Perché questi farmaci sono pericolosi
Fanno parte della famiglia di questi farmaci: omeprazolo, pantoprazolo, lanzoprazolo, esomeprazolo e rabeprazolo.
Le ipotesi messe in campo sono varie e affiancate anche da altri studi. In questo in particolare è stato notato che il lanzoprazolo aumenterebbe la produzione di proteina beta amiloide responsabile dell’Alzheimer.
Ma altri studi suggeriscono che l’insorgenza di demenza e Alzheimer potrebbe essere associata al cattivo assorbimento di ferro non eme, magnesio e vitamina B12.
In conclusione, prima di prescrivere con tanta facilità questi farmaci sarebbe doveroso valutarne benefici e rischi e monitorare e rivalutare periodicamente l’assunzione dei PPI.

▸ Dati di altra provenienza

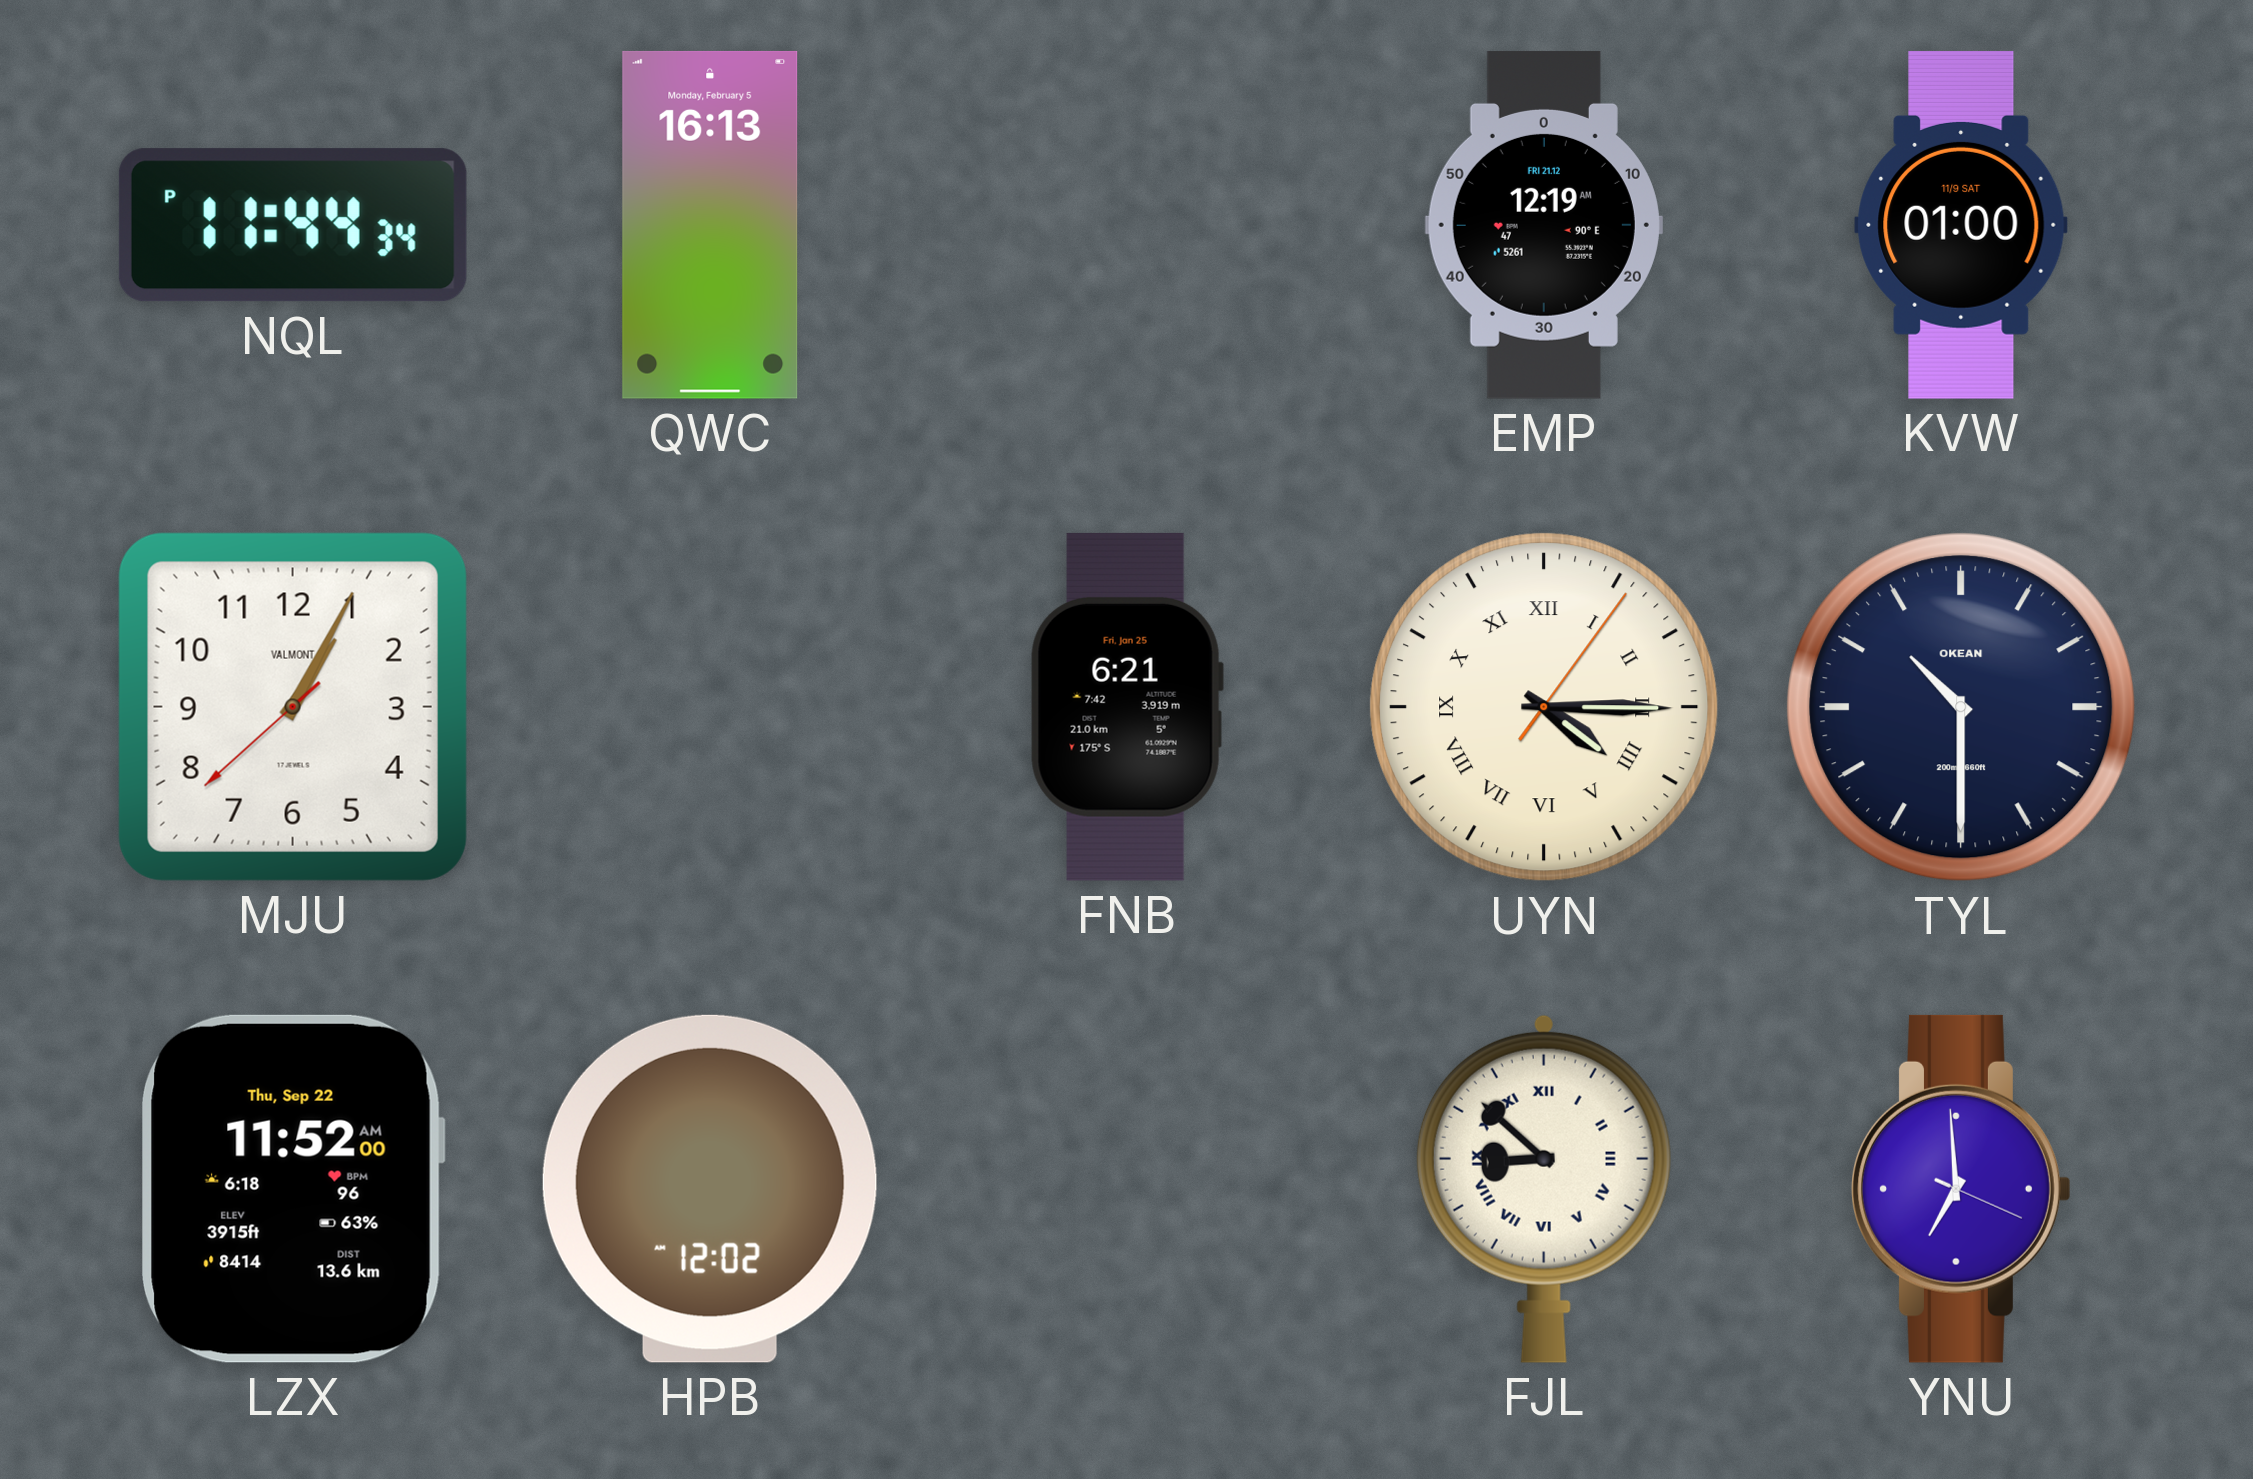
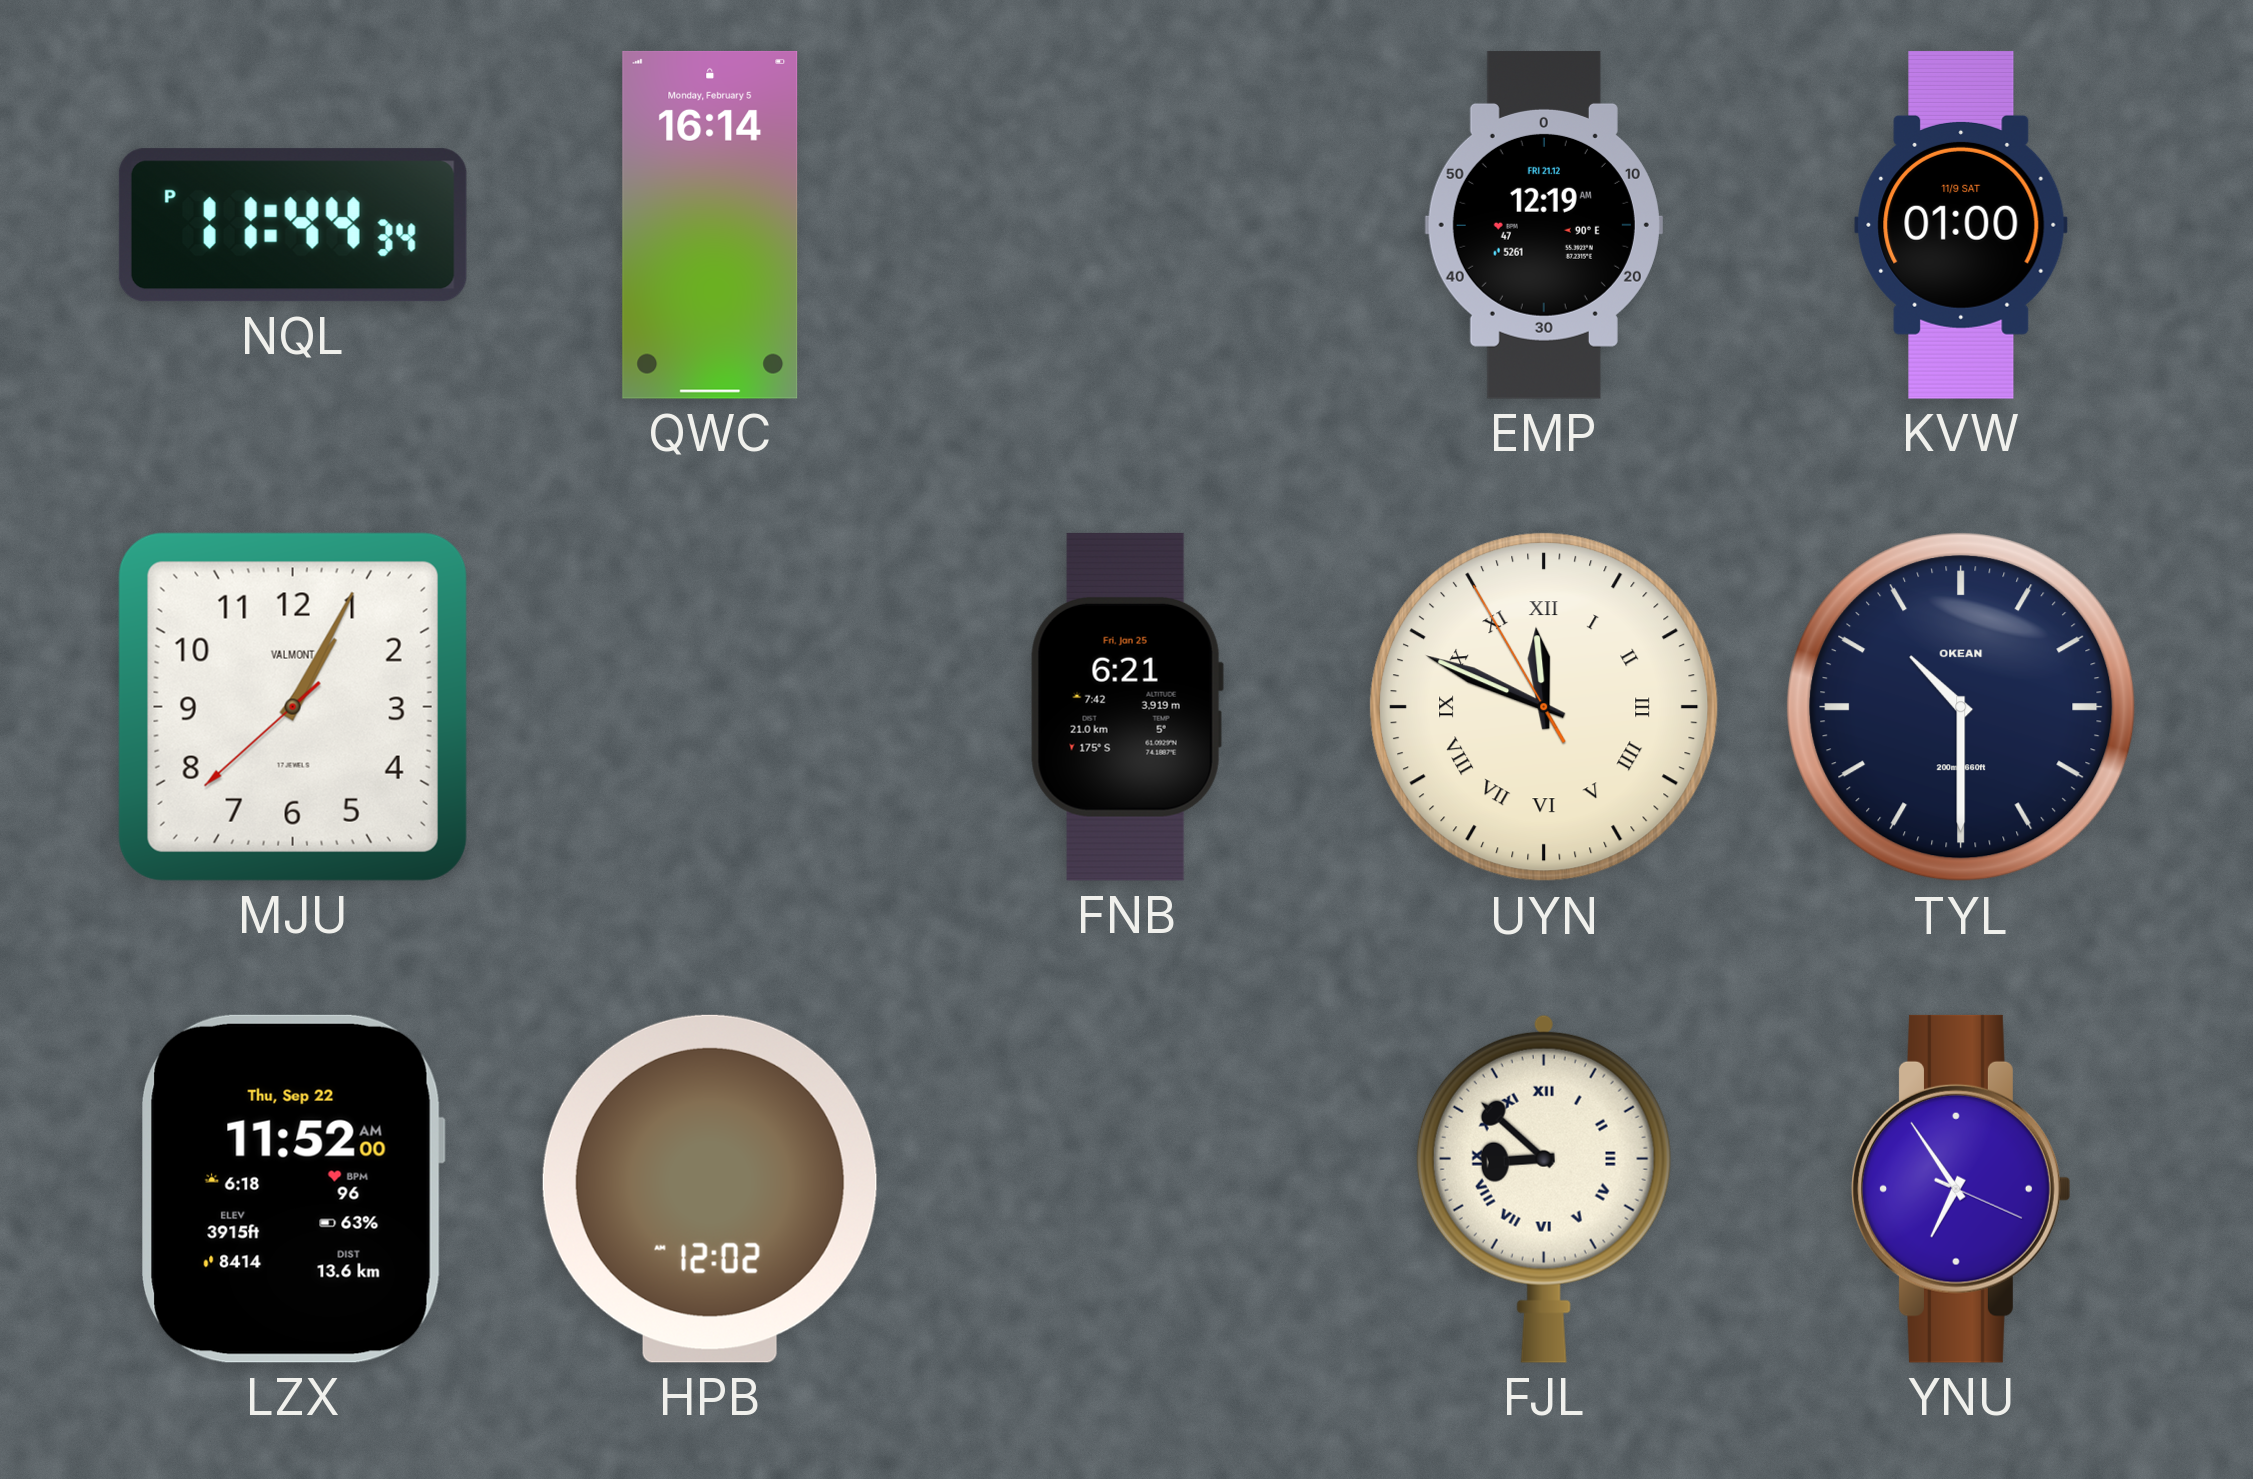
QWC: 16:13 -> 16:14
UYN: 4:15 -> 11:48
YNU: 6:59 -> 6:54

Come rimarca il dottor Todd C. Lee, che ha seguito lo studio sugli effetti collaterali dei PPI pubblicato su CMAJ (Canadian Medical Association Journal):
“La somministrazione di PPI si può associare a un numero di effetti avversi rari, ma potenzialmente molto seri.”
“Si tratta di eventi non frequenti – continua il dottor Lee – ma se rapportati alla moltitudine di persone in trattamento con questi farmaci, decine di milioni nel mondo, il loro impatto diventa decisamente rilevante”.